Petra is spectacular. While it may not be as architecturally intricate or historically interesting as somewhere like Ephesus or Pompei, the setting, and the way the city is carved to the rock makes this without doubt the most beautiful ancient site I have ever been to. The city is cut out of the sides of a rift valley, formed by tectonic movements below. The valley is an amazing site on it's own and would be worth visiting even if a city had not been carved out of it's walls.

Petra's unusual geography forced it to be long and thin. It is around three miles from end to end. A network of horse, donkey, and camel operators offer to ferry around those who are too old, infirm, or fat to do the hike themselves.

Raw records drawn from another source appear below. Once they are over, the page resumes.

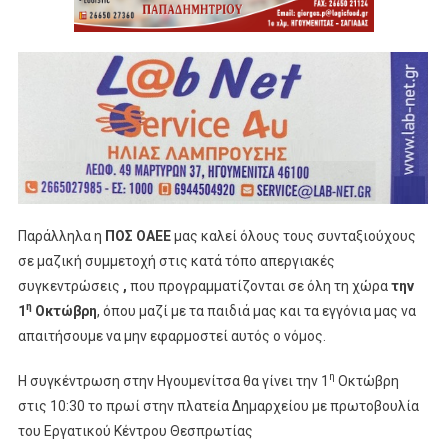
Παράλληλα η
ΠΟΣ ΟΑΕΕ
μας καλεί όλους τους συνταξιούχους
σε μαζική συμμετοχή στις κατά τόπο απεργιακές
συγκεντρώσεις
,
που προγραμματίζονται σε όλη τη χώρα
την
η
1
Οκτώβρη
, όπου μαζί με τα παιδιά μας και τα εγγόνια μας να
απαιτήσουμε να μην εφαρμοστεί αυτός ο νόμος.
η
Η συγκέντρωση στην Ηγουμενίτσα θα γίνει την 1
Οκτώβρη
στις 10:30 το πρωί στην πλατεία Δημαρχείου με πρωτοβουλία
του Εργατικού Κέντρου Θεσπρωτίας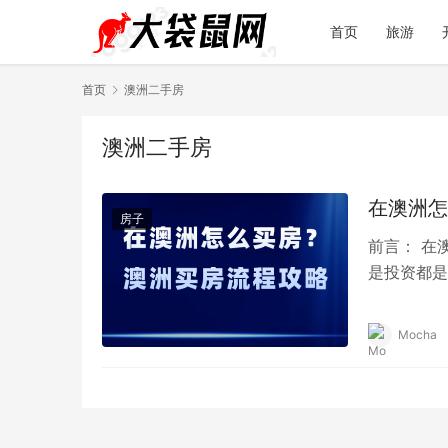
首页
旅游
首页
澳洲二手房
澳洲二手房
在澳洲怎
房子
前言： 在
是投资都是
程吧。 小
Mocha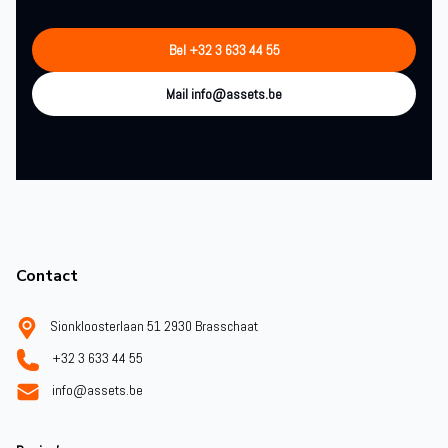
Bel +32 3 633 44 55
Mail info@assets.be
Footer
Contact
Sionkloosterlaan 51 2930 Brasschaat
+32 3 633 44 55
info@assets.be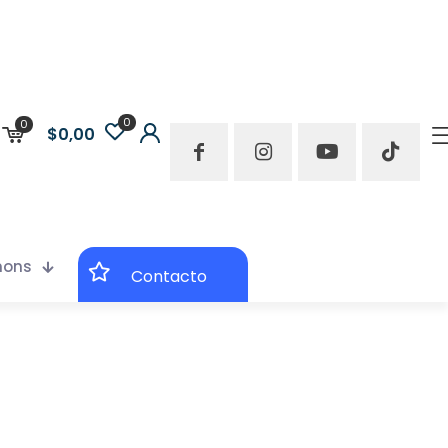
0
0
$0,00
mons
Contacto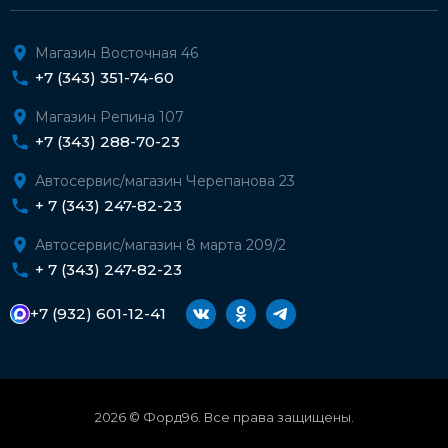
Магазин Восточная 46
+7 (343) 351-74-60
Магазин Репина 107
+7 (343) 288-70-23
Автосервис/магазин Черепанова 23
+ 7 (343) 247-82-23
Автосервис/магазин 8 марта 209/2
+ 7 (343) 247-82-23
+7 (932) 601-12-41
2026 © Форд96. Все права защищены.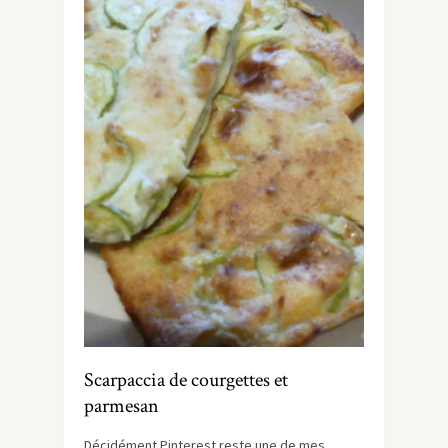
Scarpaccia de courgettes et
parmesan
Décidément Pinterest reste une de mes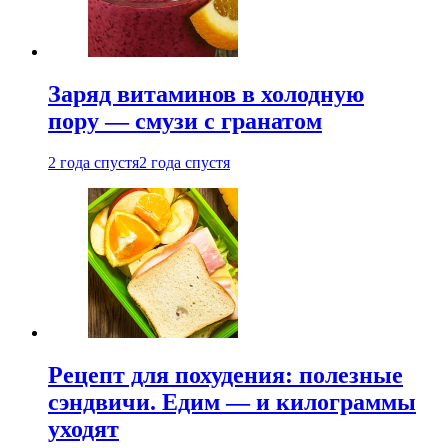
Заряд витаминов в холодную
пору — смузи с гранатом
2 года спустя
2 года спустя
Рецепт для похудения: полезные
сэндвичи. Едим — и килограммы
уходят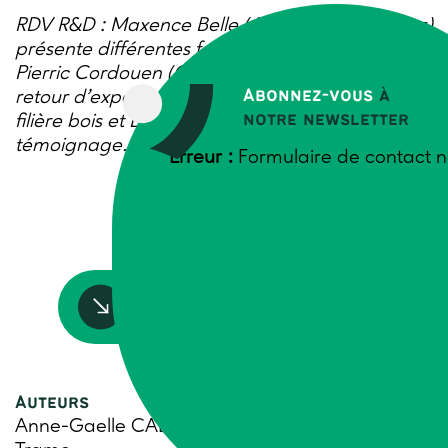
RDV R&D : Maxence Belle (Afac agroforesteries)
présente différentes formes de valorisation,
Pierric Cordouen (Collectif Bois Bocage 35) son
Abonnez-vous
à
retour d’expérience de structuration d’une
notre newsletter
filière bois et Louisanne Garros, agricultrice, son
témoignage. Visionnez le replay !
Erreur :
Formulaire de contact n
Accédez à la ressource
Auteurs
Anne-Gaelle CABELGUEN, Sandra DELAUNAY,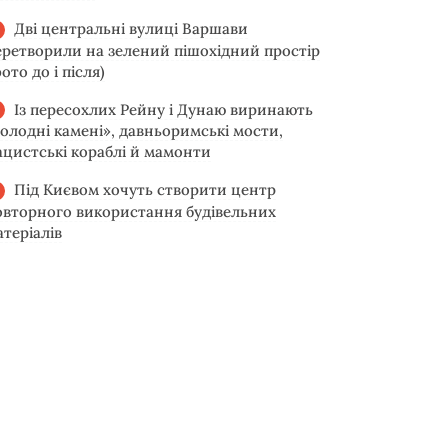
Дві центральні вулиці Варшави
еретворили на зелений пішохідний простір
ото до і після)
Із пересохлих Рейну і Дунаю виринають
голодні камені», давньоримські мости,
ацистські кораблі й мамонти
Під Києвом хочуть створити центр
овторного використання будівельних
атеріалів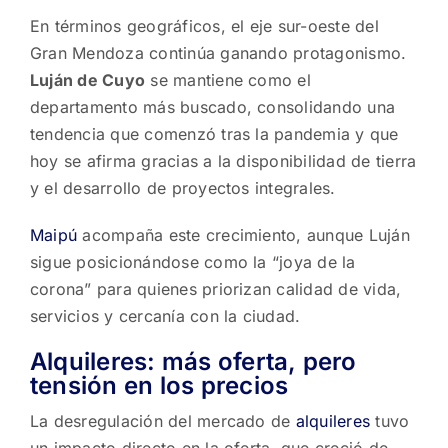
En términos geográficos, el eje sur-oeste del
Gran Mendoza continúa ganando protagonismo.
Luján de Cuyo
se mantiene como el
departamento más buscado, consolidando una
tendencia que comenzó tras la pandemia y que
hoy se afirma gracias a la disponibilidad de tierra
y el desarrollo de proyectos integrales.
Maipú
acompaña este crecimiento, aunque Luján
sigue posicionándose como la “joya de la
corona” para quienes priorizan calidad de vida,
servicios y cercanía con la ciudad.
Alquileres: más oferta, pero
tensión en los precios
La desregulación del mercado de
alquileres
tuvo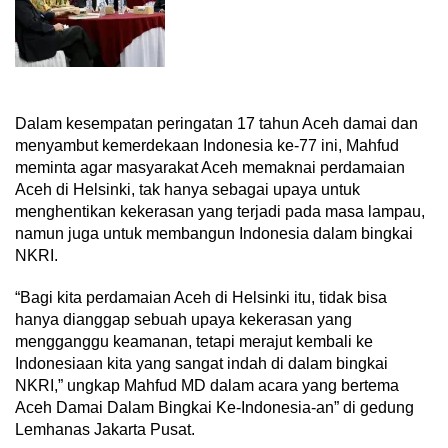
Dalam kesempatan peringatan 17 tahun Aceh damai dan
menyambut kemerdekaan Indonesia ke-77 ini, Mahfud
meminta agar masyarakat Aceh memaknai perdamaian
Aceh di Helsinki, tak hanya sebagai upaya untuk
menghentikan kekerasan yang terjadi pada masa lampau,
namun juga untuk membangun Indonesia dalam bingkai
NKRI.
“Bagi kita perdamaian Aceh di Helsinki itu, tidak bisa
hanya dianggap sebuah upaya kekerasan yang
mengganggu keamanan, tetapi merajut kembali ke
Indonesiaan kita yang sangat indah di dalam bingkai
NKRI,” ungkap Mahfud MD dalam acara yang bertema
Aceh Damai Dalam Bingkai Ke-Indonesia-an” di gedung
Lemhanas Jakarta Pusat.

The weather was pretty hot and a lot of people seemed to be succumbing to the heat and resting to drink in the shade. I think I benefitted from my past three weeks in Iran and Turkey acclimatizing to desert. As one person told me in Cappadocia: desert heat is like a hot curry: If you fight it you will fail; you have to just accept it.

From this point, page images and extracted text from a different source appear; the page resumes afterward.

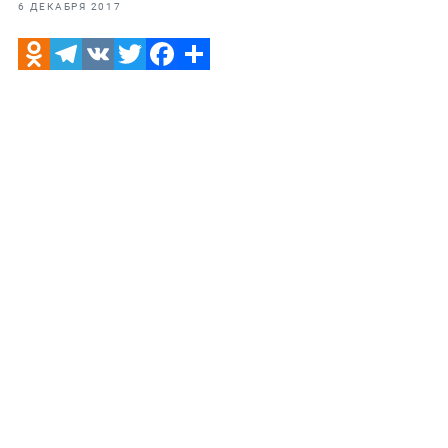
фрах
6 ДЕКАБРЯ 2017
иканская экспедиция
Odnoklassniki
Telegram
VK
Twitter
Facebook
Отправить
уховно-нравственных
ссии и мире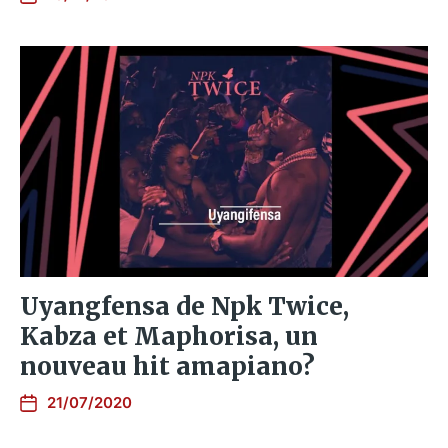
Uyangfensa de Npk Twice,
Kabza et Maphorisa, un
nouveau hit amapiano?
21/07/2020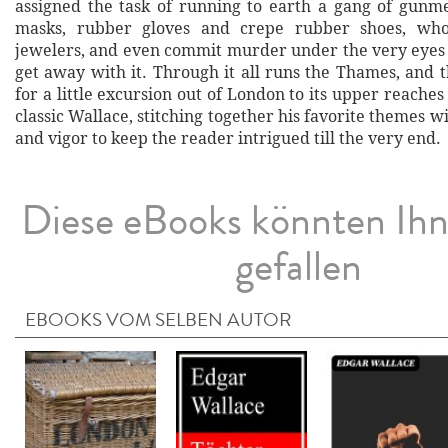
assigned the task of running to earth a gang of gunm
masks, rubber gloves and crepe rubber shoes, wh
jewelers, and even commit murder under the very eyes o
get away with it. Through it all runs the Thames, and 
for a little excursion out of London to its upper reaches
classic Wallace, stitching together his favorite themes
and vigor to keep the reader intrigued till the very end.
Diese eBooks könnten Ih
gefallen
EBOOKS VOM SELBEN AUTOR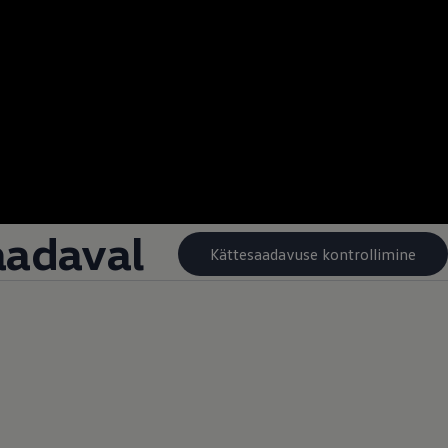
aadaval
Kättesaadavuse kontrollimine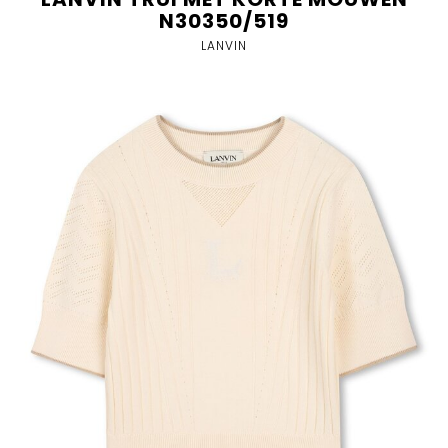
N30350/519
LANVIN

The most famous site in Petra is a building known as "the treasury" which is actually a tomb. This building was made famous by Indiana Jones and the Last Crusade, and it is every bit as spectacular as the movie suggests. Sadly a barrier stops people entering, but that is probably for the best as, if the movie is to believed, it is apparently filled with whirling blades of death.

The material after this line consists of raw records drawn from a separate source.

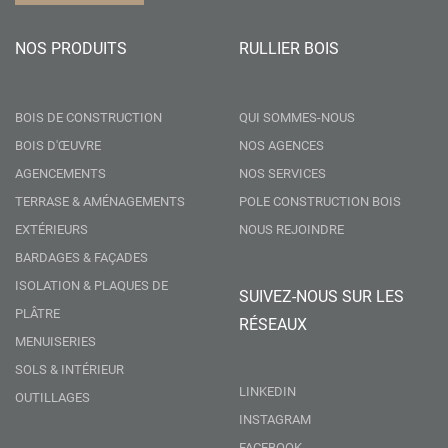
NOS PRODUITS
RULLIER BOIS
BOIS DE CONSTRUCTION
QUI SOMMES-NOUS
BOIS D'ŒUVRE
NOS AGENCES
AGENCEMENTS
NOS SERVICES
TERRASE & AMÉNAGEMENTS
POLE CONSTRUCTION BOIS
EXTÉRIEURS
NOUS REJOINDRE
BARDAGES & FAÇADES
ISOLATION & PLAQUES DE
SUIVEZ-NOUS SUR LES
PLÂTRE
RÉSEAUX
MENUISERIES
SOLS & INTÉRIEUR
LINKEDIN
OUTILLAGES
INSTAGRAM
FACEBOOK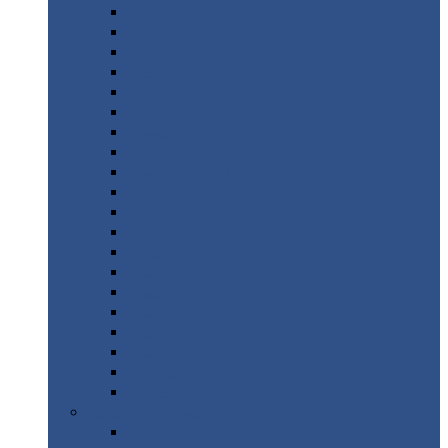
Монтеррей
Супермонтеррей
Макси
Экоррей
Монтекристо
Монтерроса
Трамонтана
Квинта
плюс
Квинта
плюс 3D
Квинта
уно
Монкатта
Классик
Классик
плюс
Ламонтерра
Ламонтерра
X
Ламонтерра
XL
Модерн
Камея
Квадро
Кредо
Доборные
элементы
Доборные
элементы с полимерным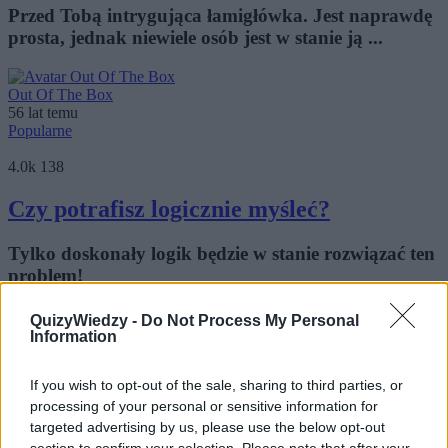
Przed Tobą intrygująca łamigłówka. Jest naprawdę
prosta, jednak niewiele osób jest w stanie ją ...
Out Of The Box
56 lat temu
Popularne
4.0k
138
Czy potrafisz logicznie myśleć?
Tylko doskonały logik będzie w stanie rozwiązać ten
problem!
QuizyWiedzy -
Do Not Process My Personal
Mentalista
Information
56 lat temu
Popularne
If you wish to opt-out of the sale, sharing to third parties, or
5.4k
264
processing of your personal or sensitive information for
targeted advertising by us, please use the below opt-out
Najkrótszy test na inteligencję!
section to confirm your selection. Please note that after your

The second most famous site in Petra is "the monastery", which is also a tomb, and looks exactly the same as the treasury. The monastery is high up at the top of the cliffs and the hike up to the top is really fun.

As one would expect, Petra is filled with tourists. It felt weird to be surrounded by western tourists after weeks in Iran where there were almost none. It also seemed that some of the things the Jordanians had done to make Petra tourist friendly detracted from the site. The valley floor was concreted over, there were shops everywhere, and there was a fancy restaurant at the end. At times it felt more like "Petra Las Vegas" than "Petra".